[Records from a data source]

================================

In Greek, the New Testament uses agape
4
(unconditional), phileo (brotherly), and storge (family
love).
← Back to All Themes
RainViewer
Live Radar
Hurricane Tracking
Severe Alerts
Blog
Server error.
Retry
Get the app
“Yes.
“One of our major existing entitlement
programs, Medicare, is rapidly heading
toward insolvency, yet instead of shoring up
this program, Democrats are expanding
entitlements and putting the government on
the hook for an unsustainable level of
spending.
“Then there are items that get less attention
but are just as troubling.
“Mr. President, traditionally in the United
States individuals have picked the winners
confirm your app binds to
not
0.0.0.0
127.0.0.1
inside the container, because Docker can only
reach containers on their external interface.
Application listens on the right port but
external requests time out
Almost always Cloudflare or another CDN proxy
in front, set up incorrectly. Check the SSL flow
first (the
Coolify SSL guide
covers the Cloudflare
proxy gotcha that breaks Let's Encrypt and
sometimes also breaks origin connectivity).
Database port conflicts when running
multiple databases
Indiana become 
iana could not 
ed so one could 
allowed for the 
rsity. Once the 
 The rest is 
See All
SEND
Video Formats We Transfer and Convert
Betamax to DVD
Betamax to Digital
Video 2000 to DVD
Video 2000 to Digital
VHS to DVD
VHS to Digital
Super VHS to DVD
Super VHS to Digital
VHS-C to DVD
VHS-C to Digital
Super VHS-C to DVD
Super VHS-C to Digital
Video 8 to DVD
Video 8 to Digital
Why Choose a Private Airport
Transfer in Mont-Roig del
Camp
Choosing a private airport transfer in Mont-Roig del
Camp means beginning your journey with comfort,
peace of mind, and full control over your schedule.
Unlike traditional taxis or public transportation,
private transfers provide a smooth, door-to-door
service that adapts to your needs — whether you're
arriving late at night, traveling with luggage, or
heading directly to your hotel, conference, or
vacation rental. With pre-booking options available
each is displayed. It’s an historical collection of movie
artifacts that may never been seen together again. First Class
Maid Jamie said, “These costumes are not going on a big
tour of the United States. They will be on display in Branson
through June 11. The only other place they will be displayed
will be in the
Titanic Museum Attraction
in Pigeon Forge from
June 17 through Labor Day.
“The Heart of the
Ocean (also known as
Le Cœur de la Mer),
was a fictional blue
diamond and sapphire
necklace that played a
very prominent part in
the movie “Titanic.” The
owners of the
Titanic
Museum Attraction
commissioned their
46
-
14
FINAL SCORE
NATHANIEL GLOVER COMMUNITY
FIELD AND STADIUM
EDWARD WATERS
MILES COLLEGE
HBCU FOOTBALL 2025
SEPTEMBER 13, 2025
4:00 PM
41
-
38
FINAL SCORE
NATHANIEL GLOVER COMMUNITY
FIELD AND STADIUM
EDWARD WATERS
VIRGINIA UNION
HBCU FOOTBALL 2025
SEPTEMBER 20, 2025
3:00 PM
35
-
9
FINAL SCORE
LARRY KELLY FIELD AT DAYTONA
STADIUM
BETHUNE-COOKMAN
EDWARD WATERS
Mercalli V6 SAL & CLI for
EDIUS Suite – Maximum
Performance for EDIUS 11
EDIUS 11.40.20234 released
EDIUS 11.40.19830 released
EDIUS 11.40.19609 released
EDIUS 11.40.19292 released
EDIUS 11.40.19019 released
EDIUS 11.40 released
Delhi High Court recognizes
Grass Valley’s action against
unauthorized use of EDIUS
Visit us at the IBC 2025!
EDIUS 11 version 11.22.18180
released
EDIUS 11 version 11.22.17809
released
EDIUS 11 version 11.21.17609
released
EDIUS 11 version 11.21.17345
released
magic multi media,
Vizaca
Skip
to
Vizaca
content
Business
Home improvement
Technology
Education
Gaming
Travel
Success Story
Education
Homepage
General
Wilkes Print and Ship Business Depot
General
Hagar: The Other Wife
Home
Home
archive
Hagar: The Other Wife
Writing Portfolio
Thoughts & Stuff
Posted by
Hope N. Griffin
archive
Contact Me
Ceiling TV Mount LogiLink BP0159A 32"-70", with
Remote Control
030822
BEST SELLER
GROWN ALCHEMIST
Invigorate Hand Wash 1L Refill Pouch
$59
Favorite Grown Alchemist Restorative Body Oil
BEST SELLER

================================

Please return the lines above that run from the line containing "very prominent part in" to the line containing "EDIUS 11.40 released", inclusive, exactly and with no other lines.

very prominent part in
the movie “Titanic.” The
owners of the
Titanic
Museum Attraction
commissioned their
46
-
14
FINAL SCORE
NATHANIEL GLOVER COMMUNITY
FIELD AND STADIUM
EDWARD WATERS
MILES COLLEGE
HBCU FOOTBALL 2025
SEPTEMBER 13, 2025
4:00 PM
41
-
38
FINAL SCORE
NATHANIEL GLOVER COMMUNITY
FIELD AND STADIUM
EDWARD WATERS
VIRGINIA UNION
HBCU FOOTBALL 2025
SEPTEMBER 20, 2025
3:00 PM
35
-
9
FINAL SCORE
LARRY KELLY FIELD AT DAYTONA
STADIUM
BETHUNE-COOKMAN
EDWARD WATERS
Mercalli V6 SAL & CLI for
EDIUS Suite – Maximum
Performance for EDIUS 11
EDIUS 11.40.20234 released
EDIUS 11.40.19830 released
EDIUS 11.40.19609 released
EDIUS 11.40.19292 released
EDIUS 11.40.19019 released
EDIUS 11.40 released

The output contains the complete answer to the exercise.